Los mejores momentos en The Post acontecen en las reuniones a puertas cerradas, las de dos personas o en grupo, instantes en que se toman decisiones trascendentales que ponen en riesgo la vigencia del periódico. El hecho que se trate de ese oficio le adiciona además una premura. La idea de emprender una primicia apremia a que los protagonistas estén a contrarreloj. Una reunión de cinco minutos podría traer abajo toda una tradición y el empleo de tantos que conforman el Post. El debate se alimenta de los muros personales que Graham tendrá que tumbar, vínculos entre la mujer y elementos del Gobierno. Los dilemas morales y personales desequilibrarán la cotidianidad de esta protagonista. The Post aparenta ser algo distinto en la filmografía de Steven Spielberg. Si bien no estamos dentro de un contexto suburbial o burgués, el filme hace retrato de un protagonista que experimenta un quiebre en su rutina. Si en otras historias vemos a un tiburón, un extraterrestre o un gigante trayendo un poco de acción al aburrido calendario de ciertos personajes, aquí un presidente incentiva el pánico e intranquilidad a toda una nación y a una mujer que luego de ese encuentro no volverá a ser la misma. 

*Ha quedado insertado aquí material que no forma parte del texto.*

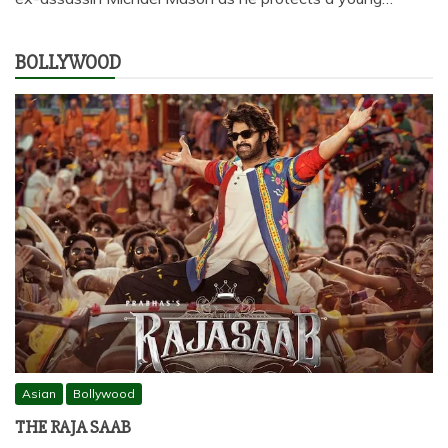
BOLLYWOOD
Asian
Bollywood
THE RAJA SAAB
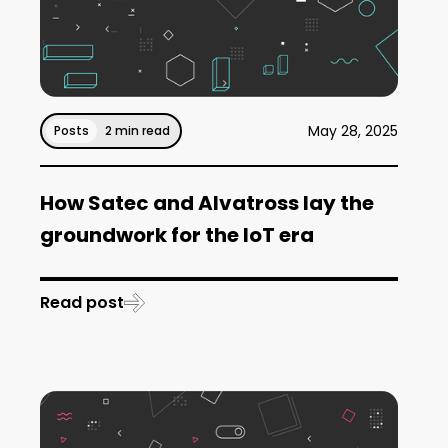
May 28, 2025
Posts
2 min read
How Satec and Alvatross lay the
groundwork for the IoT era
Read post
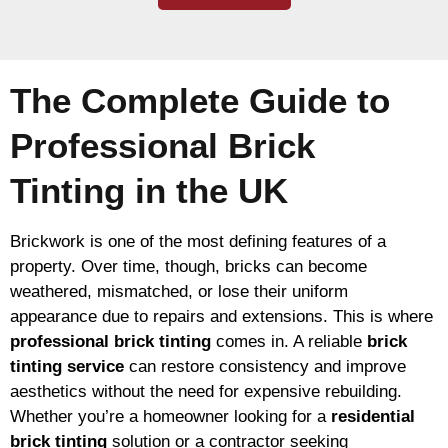
The Complete Guide to
Professional Brick
Tinting in the UK
Brickwork is one of the most defining features of a
property. Over time, though, bricks can become
weathered, mismatched, or lose their uniform
appearance due to repairs and extensions. This is where
professional brick tinting
comes in. A reliable
brick
tinting service
can restore consistency and improve
aesthetics without the need for expensive rebuilding.
Whether you’re a homeowner looking for a
residential
brick tinting
solution or a contractor seeking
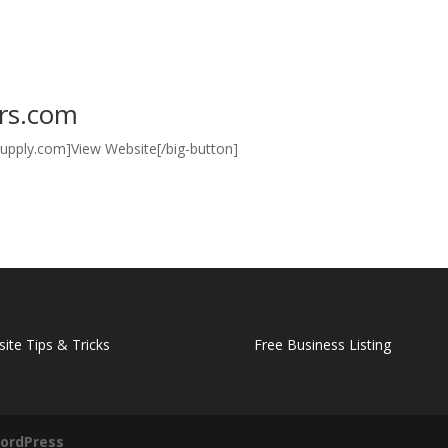
ers.com
alsupply.com]View Website[/big-button]
ite Tips & Tricks
Free Business Listing
ordPress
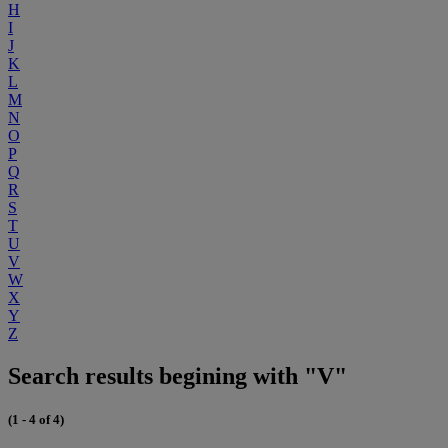
H
I
J
K
L
M
N
O
P
Q
R
S
T
U
V
W
X
Y
Z
Search results begining with "V"
(1 - 4 of 4)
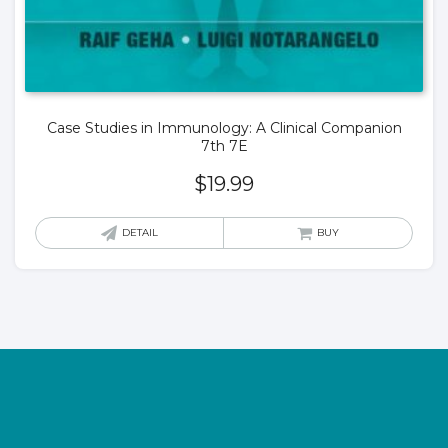
Case Studies in Immunology: A Clinical Companion
7th 7E
$
19.99
DETAIL
BUY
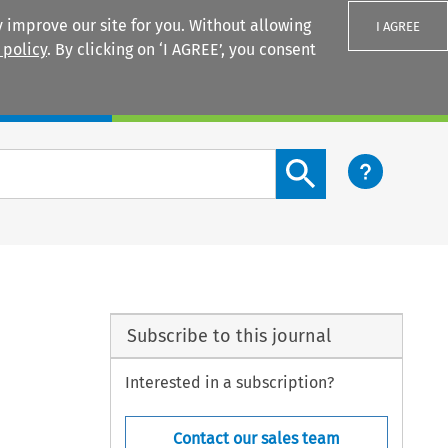
 improve our site for you. Without allowing
I AGREE
 policy
. By clicking on ‘I AGREE’, you consent
Login
Search content button
Subscribe to this journal
Interested in a subscription?
Contact our sales team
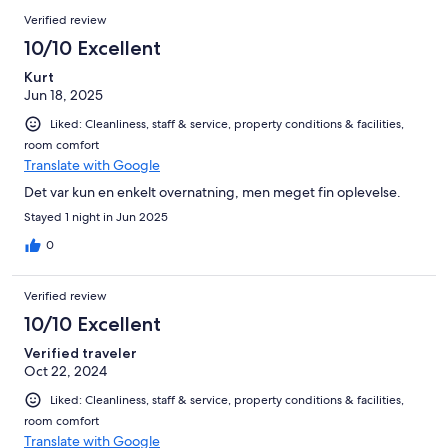
Verified review
10/10 Excellent
Kurt
Jun 18, 2025
Liked: Cleanliness, staff & service, property conditions & facilities,
room comfort
Translate with Google
Det var kun en enkelt overnatning, men meget fin oplevelse.
Stayed 1 night in Jun 2025
0
Verified review
10/10 Excellent
Verified traveler
Oct 22, 2024
Liked: Cleanliness, staff & service, property conditions & facilities,
room comfort
Translate with Google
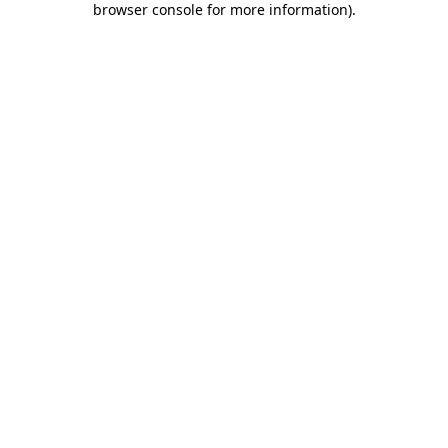
browser console for more information)
.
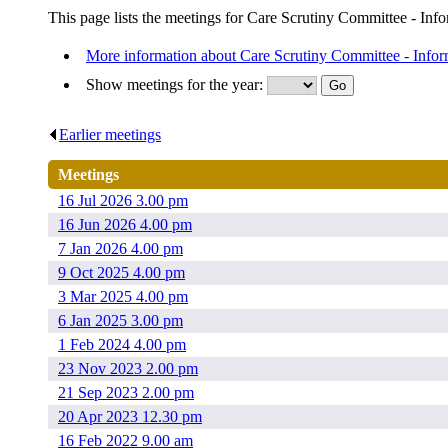
This page lists the meetings for Care Scrutiny Committee - Info
More information about Care Scrutiny Committee - Infor
Show meetings for the year:
Earlier meetings
.
Meetings
16 Jul 2026 3.00 pm
16 Jun 2026 4.00 pm
7 Jan 2026 4.00 pm
9 Oct 2025 4.00 pm
3 Mar 2025 4.00 pm
6 Jan 2025 3.00 pm
1 Feb 2024 4.00 pm
23 Nov 2023 2.00 pm
21 Sep 2023 2.00 pm
20 Apr 2023 12.30 pm
16 Feb 2022 9.00 am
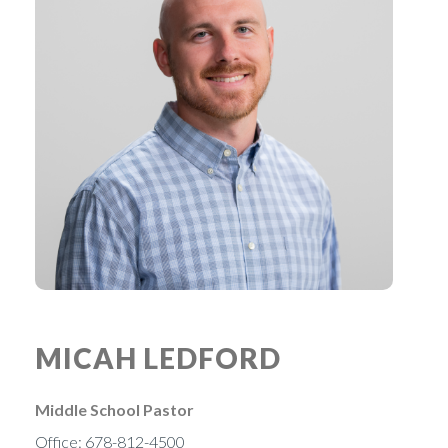
MICAH LEDFORD
Middle School Pastor
Office: 678-812-4500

Apuesta maestra (o Molly's game)

El ritmo con el que trabaja la ópera prima de Aaron Sorkin me recuerda a esa mala premisa de algunos cultores de la lectura veloz: leer un texto a un ritmo rápido haciendo caso omiso a las dudas puntuales. En efecto, eso es lo que genera Apuesta maestra (2017), muchas dudas a causa del bombardeo de ideas, conceptos, acciones, desde las más cotidianas a las más cruciales para su protagonista. Sorkin si bien genera la expectativa, lo provoca a costas de una claridad plena. El guionista de películas como Red social (David Fincher, 2010) o Steve Jobs (Danny Boyle, 2015) anteriormente ya ha explotado esos ritmos de peroratas que se dilatan (aunque calibradas por respectivos directores), vinculados a biopics de perfiles ambiguos, sobre personajes que hacen retribuciones al mundo o son modelos a seguir y que también manifiestan un lado a cuestionar.
La historia de Molly Bloom (Jessica Chastain) reincide a la configuración narrativa de Red social al construir un presente en donde el protagonista está a merced de un juicio público y un pasado que reconstruye un raudo ascenso, en este caso, dentro de un mundo secreto de los juegos de azar. Apuesta maestra hace una “limpia” a los mitos que envolvían a la ex patinadora de EEUU. Lo suyo se asume como un serio tropiezo con la codicia retratado sin perversión. El filme de Aaron Sorkin se comporta como un filme de Martin Scorsese en una versión complaciente; hay una narración voz en off que nos retrata un mundo en incógnito que despliega personajes indecentes mientras su protagonista se encamina a una redención que no trae “muertos”. Apuesta maestra no decrece por la luz roja que cesa su narración vertiginosa sino por lo que acontece dentro de ese lapso; una terapia clínica que responde a esa personalidad fallida. Momento Kodak; diría un personaje de Belleza americana (1999).